Start of PROVIDED MATERIAL
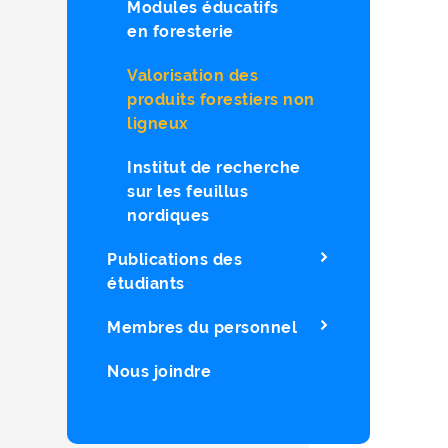
Modules éducatifs
en foresterie
Valorisation des
produits forestiers non
ligneux
Institut de recherche
sur les feuillus
nordiques
Publications des
étudiants
Membres du personnel
Nous joindre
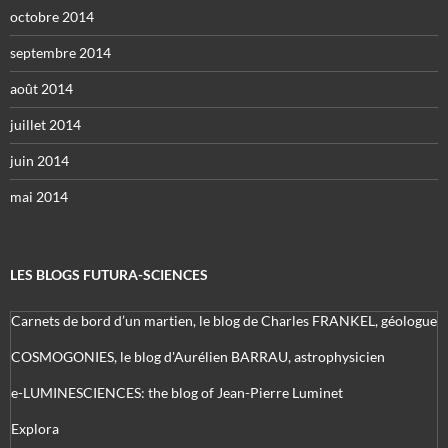
octobre 2014
septembre 2014
août 2014
juillet 2014
juin 2014
mai 2014
LES BLOGS FUTURA-SCIENCES
Carnets de bord d’un martien, le blog de Charles FRANKEL, géologue
COSMOGONIES, le blog d'Aurélien BARRAU, astrophysicien
e-LUMINESCIENCES: the blog of Jean-Pierre Luminet
Explora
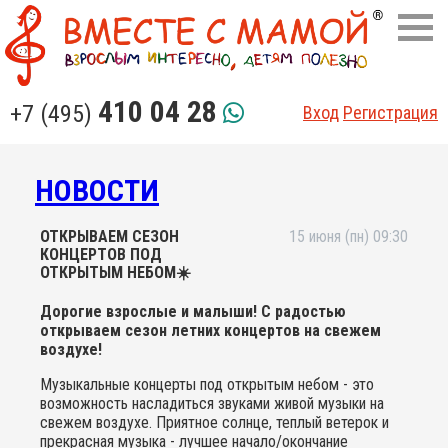
410 04 28
+7 (495)
Вход
Регистрация
НОВОСТИ
ОТКРЫВАЕМ СЕЗОН
15 июня (пн) 09:30
КОНЦЕРТОВ ПОД
ОТКРЫТЫМ НЕБОМ☀️
Дорогие взрослые и малыши! С радостью
открываем сезон летних концертов на свежем
воздухе!
Музыкальные концерты под открытым небом - это
возможность насладиться звуками живой музыки на
свежем воздухе. Приятное солнце, теплый ветерок и
прекрасная музыка - лучшее начало/окончание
End of PROVIDED MATERIAL
- _TASK PROMPT_: Set the whole listing down again unchanged, apart from the pictures, which are omitted.

- _SOLUTION FOR THIS EXERCISE_:
Modules éducatifs
en foresterie
Valorisation des
produits forestiers non
ligneux
Institut de recherche
sur les feuillus
nordiques
Publications des
étudiants
Membres du personnel
Nous joindre
octobre 2014
septembre 2014
août 2014
juillet 2014
juin 2014
mai 2014
LES BLOGS FUTURA-SCIENCES
Carnets de bord d’un martien, le blog de Charles FRANKEL, géologue
COSMOGONIES, le blog d'Aurélien BARRAU, astrophysicien
e-LUMINESCIENCES: the blog of Jean-Pierre Luminet
Explora
410 04 28
+7 (495)
Вход
Регистрация
НОВОСТИ
ОТКРЫВАЕМ СЕЗОН
15 июня (пн) 09:30
КОНЦЕРТОВ ПОД
ОТКРЫТЫМ НЕБОМ☀️
Дорогие взрослые и малыши! С радостью
открываем сезон летних концертов на свежем
воздухе!
Музыкальные концерты под открытым небом - это
возможность насладиться звуками живой музыки на
свежем воздухе. Приятное солнце, теплый ветерок и
прекрасная музыка - лучшее начало/окончание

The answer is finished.